For each line below that contains the string "year", copy that line.
*** Opening SUPPLIED RECORDS ***
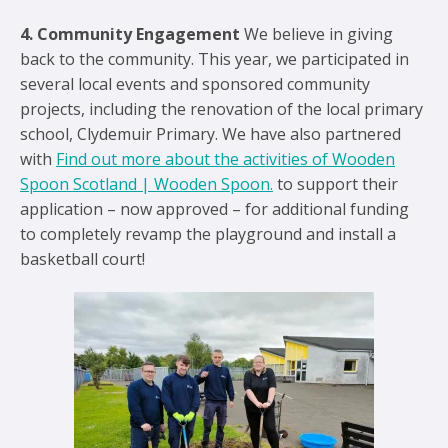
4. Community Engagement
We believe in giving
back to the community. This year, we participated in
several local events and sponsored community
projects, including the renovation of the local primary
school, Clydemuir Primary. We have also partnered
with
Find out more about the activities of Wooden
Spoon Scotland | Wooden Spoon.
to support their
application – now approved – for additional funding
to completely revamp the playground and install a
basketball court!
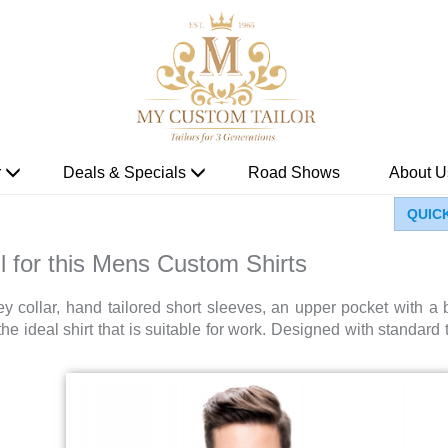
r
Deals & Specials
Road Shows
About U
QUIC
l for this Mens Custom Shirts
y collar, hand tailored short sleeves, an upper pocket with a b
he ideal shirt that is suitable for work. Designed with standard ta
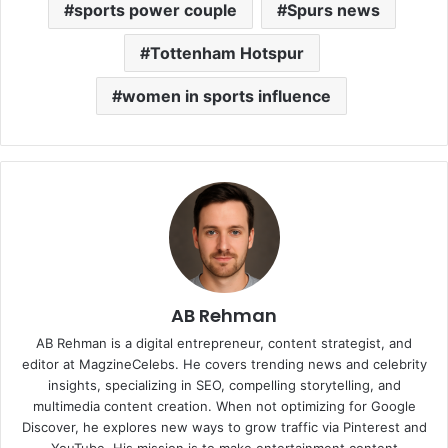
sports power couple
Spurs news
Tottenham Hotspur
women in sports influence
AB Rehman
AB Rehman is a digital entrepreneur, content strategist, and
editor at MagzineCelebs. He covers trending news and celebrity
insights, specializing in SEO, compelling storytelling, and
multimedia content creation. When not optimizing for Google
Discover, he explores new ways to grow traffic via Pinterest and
*** Closing SUPPLIED RECORDS ***
*** Opening SUPPLIED RECORDS ***
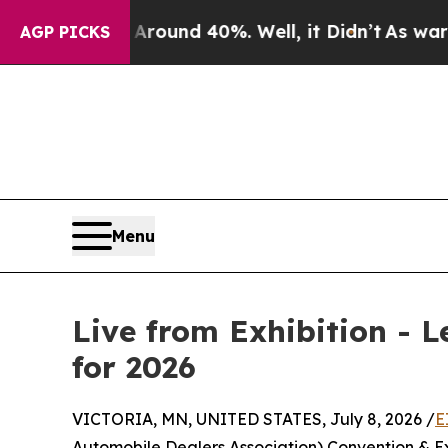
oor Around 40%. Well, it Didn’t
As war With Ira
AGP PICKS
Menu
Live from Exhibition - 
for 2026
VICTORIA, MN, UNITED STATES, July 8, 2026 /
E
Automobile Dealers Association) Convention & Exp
*** Closing SUPPLIED RECORDS ***
*** Opening SUPPLIED RECORDS ***
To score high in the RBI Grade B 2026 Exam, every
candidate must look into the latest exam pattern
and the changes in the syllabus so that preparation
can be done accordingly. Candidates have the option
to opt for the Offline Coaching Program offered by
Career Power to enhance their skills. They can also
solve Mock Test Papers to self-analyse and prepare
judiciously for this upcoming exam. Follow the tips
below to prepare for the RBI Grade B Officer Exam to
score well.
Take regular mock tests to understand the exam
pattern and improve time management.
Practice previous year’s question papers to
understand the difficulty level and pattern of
*** Closing SUPPLIED RECORDS ***
YOUR RESPONSE:
back to the community. This year, we participated in
Practice previous year’s question papers to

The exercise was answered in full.